Was ist die Bedeutung von Offshore Banking?

Offshore-Banking bezeichnet die Einzahlung von Geldern durch ein Unternehmen oder eine Einzelperson bei einer Bank, die sich außerhalb ihres nationalen Wohnsitzes befindet. Obwohl der Begriff impliziert, dass sich diese Banken auf Inseln befinden, befinden sich viele Offshore-Banken tatsächlich an Onshore-Standorten wie Panama, Luxemburg und der Schweiz. Der Vorteil des Offshore-Bankgeschäfts besteht darin, dass in vielen Fällen Gelder dort steuerfrei sind, wo sich die Banken befinden. Offshore-Banken bieten auch dieselben Dienstleistungen wie inländische Banken an und bieten häufig mehr Anonymität als dies bei Onshore-Banken der Fall wäre.

Ursprünge des Offshore Banking

Der Begriff Offshore-Bank entstand bei Banken, die auf den britischen Kanalinseln vor der Küste Nordwestfrankreichs niedergelassen waren. Diese Institutionen wurden als Steueroasen eingerichtet, um mehr Investitionen anzulocken. Gegenwärtig besteuern viele Länder, in denen Offshore-Banken ansässig sind, keine Einlagen. Offshore-Banking wird auch als Private Banking bezeichnet.

Funktionen einer Offshore Bank

Eine Offshore-Bank erbringt dieselben Dienstleistungen wie eine Onshore-Bank.

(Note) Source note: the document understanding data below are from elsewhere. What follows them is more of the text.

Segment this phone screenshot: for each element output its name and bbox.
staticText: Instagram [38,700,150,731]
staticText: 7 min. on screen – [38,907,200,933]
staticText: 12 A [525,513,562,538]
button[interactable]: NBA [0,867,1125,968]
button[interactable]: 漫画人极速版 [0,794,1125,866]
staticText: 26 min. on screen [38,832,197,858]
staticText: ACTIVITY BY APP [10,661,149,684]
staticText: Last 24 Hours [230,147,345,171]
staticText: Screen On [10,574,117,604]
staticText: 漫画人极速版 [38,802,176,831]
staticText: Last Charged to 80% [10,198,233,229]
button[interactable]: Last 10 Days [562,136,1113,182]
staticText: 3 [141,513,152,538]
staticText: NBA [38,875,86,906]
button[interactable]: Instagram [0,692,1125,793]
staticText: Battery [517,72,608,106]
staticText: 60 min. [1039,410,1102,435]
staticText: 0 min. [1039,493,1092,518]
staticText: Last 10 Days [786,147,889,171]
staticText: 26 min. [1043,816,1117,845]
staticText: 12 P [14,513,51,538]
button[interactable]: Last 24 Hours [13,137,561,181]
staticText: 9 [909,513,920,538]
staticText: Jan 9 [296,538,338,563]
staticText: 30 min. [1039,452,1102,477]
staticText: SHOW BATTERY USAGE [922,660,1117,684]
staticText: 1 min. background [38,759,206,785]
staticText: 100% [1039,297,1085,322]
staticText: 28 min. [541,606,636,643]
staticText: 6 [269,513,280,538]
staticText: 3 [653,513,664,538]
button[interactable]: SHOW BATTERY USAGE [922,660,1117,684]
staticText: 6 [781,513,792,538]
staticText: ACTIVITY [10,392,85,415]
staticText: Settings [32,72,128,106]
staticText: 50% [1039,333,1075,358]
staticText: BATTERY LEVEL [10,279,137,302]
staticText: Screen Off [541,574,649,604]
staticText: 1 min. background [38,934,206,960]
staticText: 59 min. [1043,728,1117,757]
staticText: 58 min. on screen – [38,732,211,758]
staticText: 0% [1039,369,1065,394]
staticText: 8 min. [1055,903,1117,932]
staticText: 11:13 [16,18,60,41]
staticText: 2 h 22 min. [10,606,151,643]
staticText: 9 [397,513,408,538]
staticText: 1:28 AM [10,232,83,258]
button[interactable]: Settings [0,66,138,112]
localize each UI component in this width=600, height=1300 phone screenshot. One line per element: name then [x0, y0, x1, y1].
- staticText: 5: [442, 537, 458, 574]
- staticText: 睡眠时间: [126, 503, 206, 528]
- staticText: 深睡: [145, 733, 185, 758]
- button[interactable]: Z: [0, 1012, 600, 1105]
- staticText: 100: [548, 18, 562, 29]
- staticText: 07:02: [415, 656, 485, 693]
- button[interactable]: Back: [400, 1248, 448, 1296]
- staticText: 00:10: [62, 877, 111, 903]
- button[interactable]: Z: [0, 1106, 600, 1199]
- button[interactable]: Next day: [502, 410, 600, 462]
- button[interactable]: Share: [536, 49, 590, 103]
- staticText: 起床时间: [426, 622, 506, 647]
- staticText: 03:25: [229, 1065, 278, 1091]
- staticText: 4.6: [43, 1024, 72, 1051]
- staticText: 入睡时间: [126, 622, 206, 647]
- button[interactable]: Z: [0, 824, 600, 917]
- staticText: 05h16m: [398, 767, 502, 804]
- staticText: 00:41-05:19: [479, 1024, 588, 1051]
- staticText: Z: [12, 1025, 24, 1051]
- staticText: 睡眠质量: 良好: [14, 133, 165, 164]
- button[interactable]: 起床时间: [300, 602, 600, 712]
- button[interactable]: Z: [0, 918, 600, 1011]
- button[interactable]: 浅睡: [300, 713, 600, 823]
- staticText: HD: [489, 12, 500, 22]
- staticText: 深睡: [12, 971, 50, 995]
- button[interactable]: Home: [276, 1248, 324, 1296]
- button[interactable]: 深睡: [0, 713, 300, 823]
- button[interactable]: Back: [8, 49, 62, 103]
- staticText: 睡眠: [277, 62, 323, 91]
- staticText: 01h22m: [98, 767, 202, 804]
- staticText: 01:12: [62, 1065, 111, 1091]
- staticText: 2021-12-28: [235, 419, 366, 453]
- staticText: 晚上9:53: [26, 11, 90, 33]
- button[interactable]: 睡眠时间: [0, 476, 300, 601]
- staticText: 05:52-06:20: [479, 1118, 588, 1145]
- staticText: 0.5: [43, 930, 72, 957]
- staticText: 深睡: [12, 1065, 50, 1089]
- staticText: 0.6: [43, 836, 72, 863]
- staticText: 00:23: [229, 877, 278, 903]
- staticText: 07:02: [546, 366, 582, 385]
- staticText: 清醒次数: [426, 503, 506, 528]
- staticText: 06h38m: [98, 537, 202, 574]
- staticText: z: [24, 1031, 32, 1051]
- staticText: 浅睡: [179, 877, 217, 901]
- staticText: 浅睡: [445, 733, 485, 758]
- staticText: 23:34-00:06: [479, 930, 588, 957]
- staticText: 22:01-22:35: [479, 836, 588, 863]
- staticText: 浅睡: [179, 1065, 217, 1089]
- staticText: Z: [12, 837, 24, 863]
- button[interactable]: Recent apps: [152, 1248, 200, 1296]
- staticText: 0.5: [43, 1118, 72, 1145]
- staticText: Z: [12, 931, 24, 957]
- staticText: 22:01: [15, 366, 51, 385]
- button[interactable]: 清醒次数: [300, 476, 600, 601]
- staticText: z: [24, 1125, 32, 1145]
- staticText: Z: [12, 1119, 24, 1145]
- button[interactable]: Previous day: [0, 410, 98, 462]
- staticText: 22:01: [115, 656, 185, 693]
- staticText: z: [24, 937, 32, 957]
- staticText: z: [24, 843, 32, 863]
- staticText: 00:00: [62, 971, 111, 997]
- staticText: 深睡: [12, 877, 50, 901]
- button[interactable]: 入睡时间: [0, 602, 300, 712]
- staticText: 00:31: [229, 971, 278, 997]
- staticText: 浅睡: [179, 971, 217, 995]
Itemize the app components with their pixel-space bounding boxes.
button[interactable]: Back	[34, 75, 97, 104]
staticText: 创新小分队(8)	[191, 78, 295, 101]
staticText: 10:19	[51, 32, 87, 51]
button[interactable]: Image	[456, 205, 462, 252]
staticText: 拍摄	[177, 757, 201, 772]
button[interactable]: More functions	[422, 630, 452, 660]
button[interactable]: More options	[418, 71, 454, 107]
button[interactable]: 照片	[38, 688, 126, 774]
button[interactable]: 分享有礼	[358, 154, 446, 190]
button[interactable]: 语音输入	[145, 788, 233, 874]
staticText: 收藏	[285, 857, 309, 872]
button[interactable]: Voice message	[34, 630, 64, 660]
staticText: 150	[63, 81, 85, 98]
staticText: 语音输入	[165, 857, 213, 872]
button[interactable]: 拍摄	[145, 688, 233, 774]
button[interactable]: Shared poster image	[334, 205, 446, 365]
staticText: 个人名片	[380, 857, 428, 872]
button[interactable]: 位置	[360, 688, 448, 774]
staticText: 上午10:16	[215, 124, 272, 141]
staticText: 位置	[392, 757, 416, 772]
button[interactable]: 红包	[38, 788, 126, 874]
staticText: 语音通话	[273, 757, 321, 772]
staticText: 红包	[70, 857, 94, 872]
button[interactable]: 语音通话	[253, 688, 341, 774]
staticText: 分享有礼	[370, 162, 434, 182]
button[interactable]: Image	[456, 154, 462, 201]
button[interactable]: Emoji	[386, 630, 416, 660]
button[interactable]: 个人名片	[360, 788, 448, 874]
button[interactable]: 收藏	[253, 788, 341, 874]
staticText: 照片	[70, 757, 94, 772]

Es ist eine Institution, in der Spareinlagen hinterlegt werden und die ihren Kunden auch Wertpapierdienstleistungen anbietet. Einzahler müssen nicht persönlich vor Ort sein, um ein Konto zu eröffnen. Da sich Offshore-Banken an Orten befinden, die lange Reisezeiten mit sich bringen, eröffnen sie häufig Konten auf der Grundlage einer zertifizierten Dokumentation der Identität und des Vermögens des Einzelnen. Bei großen Einlagen können Konten über Onshore-Vermittler im Wohnsitzland des Einlegers eingerichtet werden.

Vorteile

Offshore-Banken befinden sich häufig in Ländern, in denen die Besteuerung von Einlagen und Gewinnen niedrig oder nicht steuerpflichtig ist. Sie bieten auch ein gewisses Maß an Privatsphäre, das Vermögenswerte vor einer Überprüfung oder Beschlagnahme durch die im Herkunftsland des Einlegers ansässigen Steuerbehörden schützt. Offshore-Banken sind weniger reguliert, da sie entweder als unabhängige Bankinstitute oder als Teil eines größeren Bankunternehmens tätig sind, das an Land in einem anderen Land ansässig ist. Für Einleger, die in Ländern mit instabilen politischen Verhältnissen leben, bieten Offshore-Banken auch den Vorteil eines sicheren Standorts, an dem sie ihr Vermögen platzieren können.

Steuern und Rechtliches

Viele Offshore-Banken sind in Ländern ansässig, in denen entweder keine Steuern erhoben werden oder auf Einlagen und Gewinne niedrige Steuern erhoben werden. Es gibt jedoch Ausnahmen wie die Schweiz. Darüber hinaus schreiben Länder wie die Vereinigten Staaten und die Mitgliedsstaaten der Europäischen Union gesetzlich vor, dass ihre Bürger Einkommen oder Vermögenswerte auf Offshore-Konten angeben müssen. Andernfalls handelt es sich um eine Steuerhinterziehung, die strafrechtlich verfolgt wird. Während Offshore-Banken Kontoinhabern mehr Privatsphäre bieten, benötigen sie bei der Einrichtung eines Kontos immer noch einen Identitätsnachweis. Damit soll kriminellen Aktivitäten wie Geldwäsche vorgebeugt werden.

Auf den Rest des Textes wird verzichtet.